Yavuz Ağıralioğlu: Gıda güvenliği, millî güvenliğin ayrılmaz bir parçasıdır

Anahtar Parti Genel Başkanı Yavuz Ağıralioğlu, sosyal medya platformu X üzerinden yaptığı açıklamada, gıda güvenliğinin yalnızca ekonomik ya da sektörel bir konu olmadığını belirterek, “Gıda güvenliği, millî güvenliğin ta kendisidir” ifadelerini kullandı.

Ağıralioğlu, gıda güvenliğinin sadece maliyet–fiyat, üretici–tüketici ya da Tarım Bakanlığı’nın konusu olarak görülmemesi gerektiğini vurgulayarak, bunun millî güvenliğin ayrılmaz bir parçası olduğunun altını çizdi. Türkiye’nin tarım sorunlarının kaynak yetersizliğinden değil, mevcut kaynakların yanlış, verimsiz ve tek boyutlu kullanılmasından kaynaklandığını belirtti.

Paylaşımında tarım politikalarına ilişkin vizyonunu da ortaya koyan Yavuz Ağıralioğlu, bu yaklaşımın; toprağı tüketen değil kaynağı yöneten, suyu harcayan değil suyu koruyan, doğayla kavga eden değil doğayla uyumlu, popülist değil bilim temelli bir anlayış üzerine kurulu olduğunu ifade etti. Bu vizyonun kısa vadeli çözümler değil, uzun vadeli yapısal dönüşümü hedeflediğini kaydetti.

Ağıralioğlu’nun paylaşımında yer verdiği çağrı kapsamında; birlikte üretim modeliyle üreticinin sermayesinin kooperatifler aracılığıyla sağlanacağı, kooperatiflerin alacaklarını üreticinin mahsulüyle tahsil edeceği, komşu tarlaların birlikte ekileceği ve tapunun çiftçinin cebinde kalacağı bir sistem önerildi. Ne ekileceği, nasıl sulama yapılacağı ve tarımsal girdilerin nasıl kullanılacağına Havza Koordinasyon Kurulu’nun karar vereceği, Tarım Bakanlığı’nın ise bu kararları uygulamakla yükümlü olacağı belirtildi.

Tarım finansmanında devletin üreticinin sermayedarı olmaya devam edeceğini ancak bu sermayenin kooperatifler tarafından yönetileceğini ifade eden Ağıralioğlu, üreticinin ürününün mutlak kâr garantisiyle kooperatif tarafından satın alınacağını aktardı. Sanayici, perakendeci ve şehir hâli esnafının ihtiyaç duyduğu ürünleri kooperatiften talep edeceğini, kooperatifin ise üretimi organize ederek ürünü teslim edeceğini dile getirdi.

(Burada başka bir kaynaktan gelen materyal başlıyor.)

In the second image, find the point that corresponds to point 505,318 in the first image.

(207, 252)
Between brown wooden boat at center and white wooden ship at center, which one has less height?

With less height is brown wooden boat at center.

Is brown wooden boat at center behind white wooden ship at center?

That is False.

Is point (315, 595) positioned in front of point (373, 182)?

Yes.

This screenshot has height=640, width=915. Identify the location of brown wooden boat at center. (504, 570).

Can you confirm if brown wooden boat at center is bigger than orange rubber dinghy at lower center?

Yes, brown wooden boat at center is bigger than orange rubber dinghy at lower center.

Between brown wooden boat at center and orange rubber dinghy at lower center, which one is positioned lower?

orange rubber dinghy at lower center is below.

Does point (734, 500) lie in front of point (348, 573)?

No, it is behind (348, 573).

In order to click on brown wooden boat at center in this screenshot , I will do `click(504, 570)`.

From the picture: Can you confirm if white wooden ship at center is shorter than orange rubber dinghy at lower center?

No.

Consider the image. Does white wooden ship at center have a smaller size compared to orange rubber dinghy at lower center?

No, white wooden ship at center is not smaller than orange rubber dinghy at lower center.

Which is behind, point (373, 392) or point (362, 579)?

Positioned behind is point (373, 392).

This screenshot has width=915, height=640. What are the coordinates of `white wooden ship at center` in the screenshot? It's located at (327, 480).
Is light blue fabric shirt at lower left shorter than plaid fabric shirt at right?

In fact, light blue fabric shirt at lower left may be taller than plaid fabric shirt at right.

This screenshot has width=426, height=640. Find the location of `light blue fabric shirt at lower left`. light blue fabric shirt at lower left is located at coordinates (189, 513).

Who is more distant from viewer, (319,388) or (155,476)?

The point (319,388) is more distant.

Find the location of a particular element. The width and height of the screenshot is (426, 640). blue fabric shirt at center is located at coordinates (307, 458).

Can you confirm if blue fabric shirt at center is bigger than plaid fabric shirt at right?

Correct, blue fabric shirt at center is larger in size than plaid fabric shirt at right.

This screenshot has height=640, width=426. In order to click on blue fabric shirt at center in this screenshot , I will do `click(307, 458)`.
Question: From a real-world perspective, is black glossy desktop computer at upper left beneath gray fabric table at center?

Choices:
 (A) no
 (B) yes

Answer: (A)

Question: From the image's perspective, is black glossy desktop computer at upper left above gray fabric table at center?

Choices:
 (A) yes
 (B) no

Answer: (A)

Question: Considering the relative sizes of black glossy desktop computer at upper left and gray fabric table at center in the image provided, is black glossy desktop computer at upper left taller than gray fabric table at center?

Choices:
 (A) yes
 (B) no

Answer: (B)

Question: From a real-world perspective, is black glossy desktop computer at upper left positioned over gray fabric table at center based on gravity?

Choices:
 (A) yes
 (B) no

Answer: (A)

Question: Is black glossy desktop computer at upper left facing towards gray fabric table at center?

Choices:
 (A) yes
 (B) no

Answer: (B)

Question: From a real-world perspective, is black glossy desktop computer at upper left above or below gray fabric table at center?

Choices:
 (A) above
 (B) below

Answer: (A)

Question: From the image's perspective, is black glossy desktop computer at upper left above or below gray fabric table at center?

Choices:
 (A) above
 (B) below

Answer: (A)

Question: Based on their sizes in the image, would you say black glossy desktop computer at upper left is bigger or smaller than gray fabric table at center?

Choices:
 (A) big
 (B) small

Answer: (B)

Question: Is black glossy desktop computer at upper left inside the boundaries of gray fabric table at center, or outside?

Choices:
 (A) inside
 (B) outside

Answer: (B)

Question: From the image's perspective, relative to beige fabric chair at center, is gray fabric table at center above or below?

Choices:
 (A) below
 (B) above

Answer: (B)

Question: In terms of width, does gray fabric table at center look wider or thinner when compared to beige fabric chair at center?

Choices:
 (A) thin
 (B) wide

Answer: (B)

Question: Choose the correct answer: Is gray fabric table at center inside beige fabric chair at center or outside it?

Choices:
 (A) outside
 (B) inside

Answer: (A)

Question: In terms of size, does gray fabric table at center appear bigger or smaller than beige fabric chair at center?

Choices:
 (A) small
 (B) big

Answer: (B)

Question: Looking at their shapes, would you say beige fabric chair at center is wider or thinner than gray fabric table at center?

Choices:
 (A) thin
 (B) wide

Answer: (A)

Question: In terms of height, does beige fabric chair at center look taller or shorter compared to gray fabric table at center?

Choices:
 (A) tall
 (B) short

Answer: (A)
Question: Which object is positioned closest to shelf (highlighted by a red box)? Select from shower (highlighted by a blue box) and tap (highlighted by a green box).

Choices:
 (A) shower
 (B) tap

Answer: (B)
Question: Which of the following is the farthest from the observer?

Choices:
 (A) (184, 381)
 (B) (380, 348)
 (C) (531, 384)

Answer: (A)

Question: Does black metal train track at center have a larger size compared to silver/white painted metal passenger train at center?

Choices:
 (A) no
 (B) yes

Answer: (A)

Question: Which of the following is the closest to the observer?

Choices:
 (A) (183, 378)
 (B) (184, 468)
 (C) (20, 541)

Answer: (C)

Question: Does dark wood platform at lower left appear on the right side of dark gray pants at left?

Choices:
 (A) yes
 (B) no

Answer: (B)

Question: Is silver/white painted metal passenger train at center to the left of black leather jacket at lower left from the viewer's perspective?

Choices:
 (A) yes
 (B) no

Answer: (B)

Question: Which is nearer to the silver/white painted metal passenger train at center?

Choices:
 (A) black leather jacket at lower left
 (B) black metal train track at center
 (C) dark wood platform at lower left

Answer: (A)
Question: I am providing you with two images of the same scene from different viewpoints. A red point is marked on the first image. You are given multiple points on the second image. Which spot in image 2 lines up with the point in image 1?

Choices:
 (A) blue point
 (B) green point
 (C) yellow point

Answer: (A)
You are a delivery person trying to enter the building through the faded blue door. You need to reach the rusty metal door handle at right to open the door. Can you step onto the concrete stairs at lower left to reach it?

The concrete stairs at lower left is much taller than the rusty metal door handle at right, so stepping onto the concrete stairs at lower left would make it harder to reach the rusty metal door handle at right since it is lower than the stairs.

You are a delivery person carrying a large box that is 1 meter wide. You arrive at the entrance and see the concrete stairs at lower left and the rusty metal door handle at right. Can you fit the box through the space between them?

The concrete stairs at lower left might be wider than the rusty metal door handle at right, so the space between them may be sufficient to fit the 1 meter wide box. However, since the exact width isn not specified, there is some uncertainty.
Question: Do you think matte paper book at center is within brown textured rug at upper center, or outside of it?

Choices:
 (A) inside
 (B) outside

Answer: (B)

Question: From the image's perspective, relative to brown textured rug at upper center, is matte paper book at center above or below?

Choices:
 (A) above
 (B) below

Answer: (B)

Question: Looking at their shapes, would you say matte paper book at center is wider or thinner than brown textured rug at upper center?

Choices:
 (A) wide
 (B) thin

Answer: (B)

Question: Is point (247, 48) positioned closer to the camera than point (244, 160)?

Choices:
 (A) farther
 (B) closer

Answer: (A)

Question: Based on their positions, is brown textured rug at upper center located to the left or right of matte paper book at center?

Paylaşımda ayrıca, tüm gıda ürünlerinin raf satış fiyatlarının anlık olarak takip edileceği, tarla ve bahçe ürünlerinden hayvancılığa, seracılıktan balıkçılığa kadar tüm üreticilerin tarımsal girdilerini kooperatiften alacağı ve üreticinin net kârının mahsuplaşma sonrası hesaplarına yatırılacağı ifade edildi. Tarım politikalarının iklim uyumu ve su yönetimiyle entegre edileceği de vurgulandı.

Ağıralioğlu, açıklamasını, “Biz, Türkiye’nin tarımını geçmişin ezberleriyle değil; geleceğin hakikatleriyle buluşturacağız. Bu milletin toprağı, ihmale değil; adalete, akla ve alın terine layıktır” sözleriyle tamamladı.